Ensuite, souhaiter faire table rase au sein du Racing, c'est repartir dans les profondeurs du football national et quasiment demander la mort du club, plonger la ville de Lens dans un profond coma comme ce fut le cas lorsque les mines ont fermé. Combien de clubs sont revenus après avoir tout perdu ? Sur la période contemporaine, ils sont deux à être descendus jusqu'en Division d'Honneur et à être revenus avec des nouvelles têtes, de nouvelles idées : Reims et Valenciennes. Je n'évoque pas Strasbourg qui s'est maintenu en National uniquement sur décision de la DNCG, mais qui serait reparti en CFA sans cela. Il a fallu 20 ans pour que Reims se remette de son redémarrage en Division d'Honneur, 13 ans pour Valenciennes pour passer de la CFA à la Ligue 1. Combien pleuraient à l'idée de redescendre en Ligue 2 en 2011? Au final, la Ligue 2, c'est bien comparé à tout ça. Pour reprendre mon exemple avec la Terre de tout à l'heure, il est donc préférable de soigner ce qui peut l'être aujourd'hui au lieu de nous sauver et de repartir à zéro. Des deux côtés, il faudra du temps. J'aime mon club, mais je n'ai pas le temps d'attendre après lui qu'il revienne à un niveau respectable, car entre nous descendre et descendre serait vraiment la honte et en terme de honte je crois que nous sommes servis depuis quelques semaines.
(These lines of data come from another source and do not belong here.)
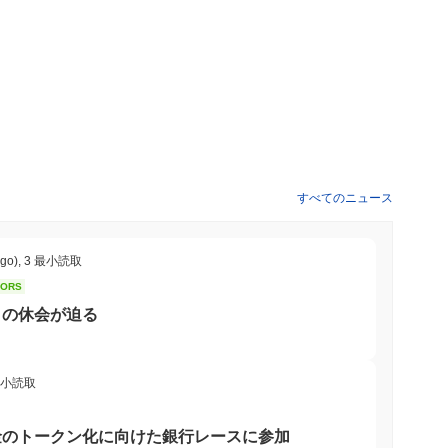
すべてのニュース
ago)
,
3 最小読取
TORS
8月の休会が迫る
最小読取
金のトークン化に向けた銀行レースに参加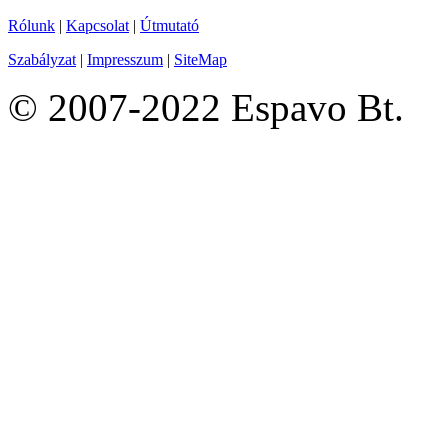
Rólunk
|
Kapcsolat
|
Útmutató
Szabályzat
|
Impresszum
|
SiteMap
© 2007-2022 Espavo Bt.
Moi, j'ai choisi. Je préfère soigner le Racing avec la Ligue 1 pas très loin des yeux que de faire la tournée des terrains de football boueux, aux buvettes squattées par les alcooliques notoires de la bourgade, des clubs de football de la région. Car là je mentirai quand je dirai "On est bien entre nous même si nos adversaires aujourd'hui s'appellent Avion, Arras ou Hazebrouck". Oui je me mentirai car, je ne tiens pas à ce que l'on ajoute au palmarès ces prochaines années : Racing Club de Lens, Vainqueur de la Coupe d'Artois 2016-2017. 
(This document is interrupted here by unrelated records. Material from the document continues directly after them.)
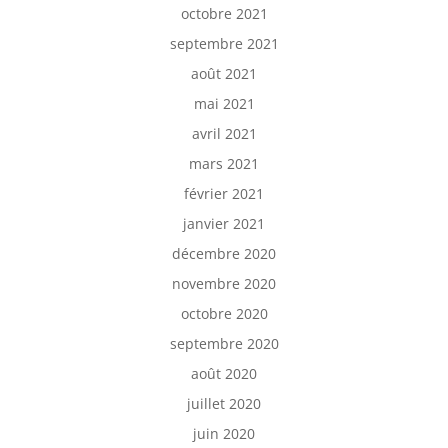
octobre 2021
septembre 2021
août 2021
mai 2021
avril 2021
mars 2021
février 2021
janvier 2021
décembre 2020
novembre 2020
octobre 2020
septembre 2020
août 2020
juillet 2020
juin 2020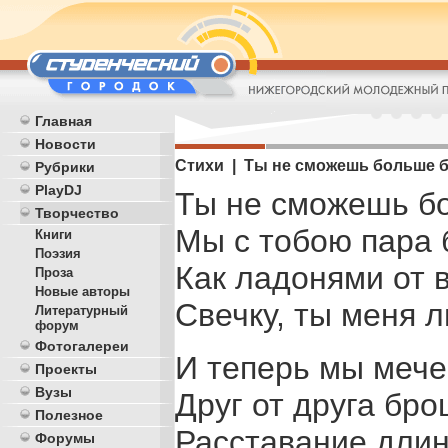
Главная
Новости
Стихи | Ты не сможешь больше б
Рубрики
PlayDJ
Ты не сможешь бо
Творчество
Мы с тобою пара 
Книги
Поэзия
Как ладонями от 
Проза
Новые авторы
Свечку, ты меня
л
Литературный
форум
Фотогалереи
И теперь мы мече
Проекты
Вузы
Друг от друга бро
Полезное
Расставание длин
Форумы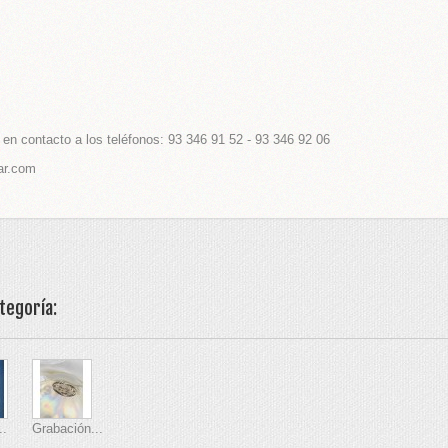
en contacto a los teléfonos: 93 346 91 52 - 93 346 92 06
ar.com
tegoría:
..
Grabación...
Si on monte en Ligue 1, tant mieux pour le club et ceux qui suivront Lens de près, quant à moi je me dis que toute cette histoire aura plombé considérablement le Racing. Le fait de jouer nos 38 rencontres à l'extérieur constituait un frein des plus importants, mais là se frotter face aux écuries de l'élite sans avoir pu préparer au mieux ce retour est du suicide. Visiblement, il est préférable de mourir dans un bain de paillettes que de rester en vie, dans l'ombre, une année ou deux de plus pour mieux revenir.